═══ Material for this task ═══
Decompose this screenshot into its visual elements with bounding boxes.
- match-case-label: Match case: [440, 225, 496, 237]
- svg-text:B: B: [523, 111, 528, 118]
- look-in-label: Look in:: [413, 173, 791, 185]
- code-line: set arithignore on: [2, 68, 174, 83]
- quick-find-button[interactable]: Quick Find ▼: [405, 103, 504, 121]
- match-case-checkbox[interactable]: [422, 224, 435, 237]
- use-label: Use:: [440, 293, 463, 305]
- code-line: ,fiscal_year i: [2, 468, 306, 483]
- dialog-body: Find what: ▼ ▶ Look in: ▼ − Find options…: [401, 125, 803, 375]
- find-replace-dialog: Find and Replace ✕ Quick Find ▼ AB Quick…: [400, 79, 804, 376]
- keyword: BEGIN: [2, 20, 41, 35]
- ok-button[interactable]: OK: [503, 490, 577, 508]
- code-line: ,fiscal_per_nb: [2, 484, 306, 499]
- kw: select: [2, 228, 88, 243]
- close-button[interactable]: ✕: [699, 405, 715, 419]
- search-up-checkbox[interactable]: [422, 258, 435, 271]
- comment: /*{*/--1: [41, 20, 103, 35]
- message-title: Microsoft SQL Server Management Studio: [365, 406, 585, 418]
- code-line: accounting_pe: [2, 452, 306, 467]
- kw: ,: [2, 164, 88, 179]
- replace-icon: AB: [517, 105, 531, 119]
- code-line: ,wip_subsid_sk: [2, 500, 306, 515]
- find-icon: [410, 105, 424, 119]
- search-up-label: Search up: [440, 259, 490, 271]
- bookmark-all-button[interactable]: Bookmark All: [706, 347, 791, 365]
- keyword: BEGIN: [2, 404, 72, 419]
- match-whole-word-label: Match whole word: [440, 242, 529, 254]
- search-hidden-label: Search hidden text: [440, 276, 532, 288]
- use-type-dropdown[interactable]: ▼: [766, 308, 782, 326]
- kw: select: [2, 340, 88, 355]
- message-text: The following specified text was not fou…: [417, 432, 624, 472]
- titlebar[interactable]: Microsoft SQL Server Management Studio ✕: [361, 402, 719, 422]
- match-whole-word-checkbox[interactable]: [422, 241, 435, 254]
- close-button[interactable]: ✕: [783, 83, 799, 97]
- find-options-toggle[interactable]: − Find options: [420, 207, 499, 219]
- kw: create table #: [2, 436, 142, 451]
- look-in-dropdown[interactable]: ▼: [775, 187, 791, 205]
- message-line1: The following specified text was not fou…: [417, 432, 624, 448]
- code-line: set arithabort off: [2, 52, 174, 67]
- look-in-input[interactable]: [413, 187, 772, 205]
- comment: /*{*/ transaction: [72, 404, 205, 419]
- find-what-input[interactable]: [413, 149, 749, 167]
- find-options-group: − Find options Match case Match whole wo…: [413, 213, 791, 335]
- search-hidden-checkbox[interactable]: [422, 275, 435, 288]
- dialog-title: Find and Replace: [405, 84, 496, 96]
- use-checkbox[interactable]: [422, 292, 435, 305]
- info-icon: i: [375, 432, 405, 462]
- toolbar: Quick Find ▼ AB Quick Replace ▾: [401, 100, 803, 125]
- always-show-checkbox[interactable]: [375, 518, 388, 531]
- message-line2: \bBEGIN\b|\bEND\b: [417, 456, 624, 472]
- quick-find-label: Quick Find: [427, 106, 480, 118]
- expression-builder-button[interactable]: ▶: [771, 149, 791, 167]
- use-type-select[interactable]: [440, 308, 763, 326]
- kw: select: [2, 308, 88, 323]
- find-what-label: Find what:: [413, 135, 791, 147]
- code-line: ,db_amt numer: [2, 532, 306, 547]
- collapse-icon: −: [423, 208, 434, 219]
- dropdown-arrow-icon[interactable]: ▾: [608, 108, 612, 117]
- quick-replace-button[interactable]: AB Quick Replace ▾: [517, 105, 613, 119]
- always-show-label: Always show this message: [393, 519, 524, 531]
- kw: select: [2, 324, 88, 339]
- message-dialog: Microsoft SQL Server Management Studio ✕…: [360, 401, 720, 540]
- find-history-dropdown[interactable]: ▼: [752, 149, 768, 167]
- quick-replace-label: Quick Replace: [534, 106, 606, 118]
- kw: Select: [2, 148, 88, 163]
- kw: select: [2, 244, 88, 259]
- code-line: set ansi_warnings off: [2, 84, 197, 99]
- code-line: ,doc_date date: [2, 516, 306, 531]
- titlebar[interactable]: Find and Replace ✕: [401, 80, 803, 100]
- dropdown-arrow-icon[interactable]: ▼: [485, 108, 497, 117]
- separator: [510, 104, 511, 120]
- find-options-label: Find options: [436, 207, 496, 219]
═══
Exercise aim:
Please show the lines in the entries above that hold the string "search".

Task result:
- search-up-checkbox[interactable]: [422, 258, 435, 271]
- search-up-label: Search up: [440, 259, 490, 271]
- search-hidden-label: Search hidden text: [440, 276, 532, 288]
- search-hidden-checkbox[interactable]: [422, 275, 435, 288]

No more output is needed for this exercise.